When we cut out our processed items, the cravings were uncontrollable. It took a lot of creative thinking and purposefully distraction to try and combat them. Willpower was a must - if we hadn't have been disciplined about it, I think we would have given in again this time around (this wasn't the first time we'd tried to eliminate processed foods from our diet). It did feel like an addiction, and the temptation was strong for just a little "hit" (for lack of a better term). I realized then, just why so many people are unable to break the habit of junk food. It's not only more convenient (and often cheaper), but it's physically extremely difficult to walk away from junk food.

I'm not sure how I feel about the culpability of the food industry, just yet. I think that we, as Americans, are very quick to want to blame someone else for our own misfortune. If it can be proven (like with the smoking industry) that the companies were aware of the research and misrepresented their products, then there might be a place for blame to fall. Yes, I do believe that some people might be unable to physically break an addiction on their own - - but I don't know if opening a new realm of legal retribution will be a positive move for our society. My instinct tells me that instead, it would just lead to a further diminishing of our sense of self-worth and responsibility.

What are your thoughts? Have you tried to eliminate junk food? What was your experience?

Do you believe that junk food can be addictive? Is this addiction physical, or purely mental/emotional?

Monday, November 14, 2011

Counting blessings

I'm trying hard to focus my thoughts on positive things recently. I know my last post (the pre-picture post) was a bit of a downer, with talking about bullying and all, and I just wanted to reassure everyone. Since that last post - and Mike's announcement on Facebook of my departure - I've gotten a few really nice emails about my decision. I appreciate everyone's kind words and expressed concern more than I could ever put into words. Please know that I am extremely grateful for your love and friendship!

For anyone who maybe was unsure of how to ask, I thought I'd clear up a few things:

- The bullying that I spoke of on my Facebook blog post was not directed at me. While I have felt ridiculed, even persecuted, in the past...that was not what finally pushed me over the edge. I appreciate your concerned notes. No one here said anything to me that hurt my feelings or anything like that - I have a pretty thick skin, believe it or not! I fully expect to receive some not so nice notes or comments when speaking out about my Catholic faith : it's kind of a packaged deal. (Matthew 5:3-11)

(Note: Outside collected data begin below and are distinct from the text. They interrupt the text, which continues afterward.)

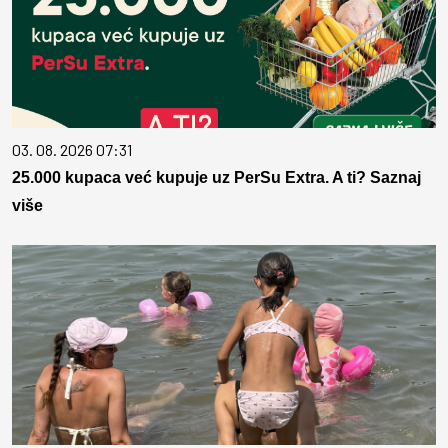
03. 08. 2026 07:31
25.000 kupaca već kupuje uz PerSu Extra. A ti? Saznaj
više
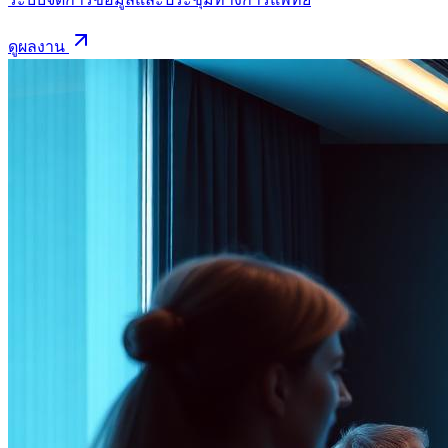
ดูผลงาน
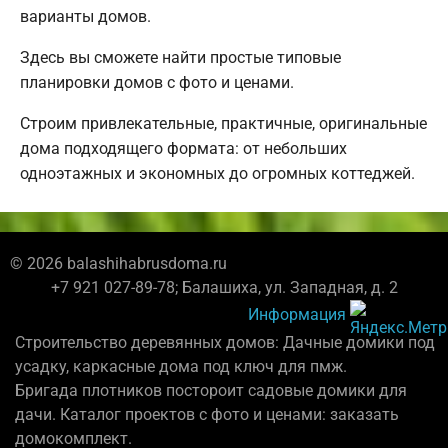
варианты домов.
Здесь вы сможете найти простые типовые
планировки домов с фото и ценами.
Строим привлекательные, практичные, оригинальные
дома подходящего формата: от небольших
одноэтажных и экономных до огромных коттеджей.
© 2026 balashihabrusdoma.ru
+7 921 027-89-78; Балашиха, ул. Западная, д. 2
Информация
Строительство деревянных домов: Дачные домики под
усадку, каркасные дома под ключ для пмж.
Бригада плотников постороит садовые домики для
дачи. Каталог проектов с фото и ценами: заказать
домокомплект.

- "So, if the bullying was not directed at you, what's the problem?" you might be thinking now. The truth is that I have a bit of an obsessive nature. I think. A lot. The problem came in with my ability to disconnect from Facebook and its conversations. Even when trying my hand at apologetics (which I thoroughly enjoyed, mind you), there was a negative consequence: I couldn't let things go, mentally and emotionally. Recently, it seemed to be consuming me even more frequently, as more and more posts came up that were political or religious in nature. Maybe I was just noticing them more, or maybe they really were increasing in number....whatever it was, I was having a harder and harder time walking away from it, both physically and mentally. I was obsessing over each conversation, thinking about it, researching more points, and trying to wade through the emotions that came with every post. These conversations were truly consuming hours of my day, when that time should have been spent nurturing the relationships at home with my husband and children.

In the end, it all came down to a priority shift: I needed to make my family a higher priority than my time spent on Facebook (both screen time and time spent thinking about it). Maybe I will go back someday...maybe I won't. I've been amazed at the responses that I've gotten - it seems that maybe we all are hungry for a deeper connection than we have been getting through Facebook. That superficial "always in touch" relationship maybe isn't what we should be nurturing. Instead of 527 friends....maybe we should be focusing on those closest to us and getting to really know them. For now, that is what I will be focusing on.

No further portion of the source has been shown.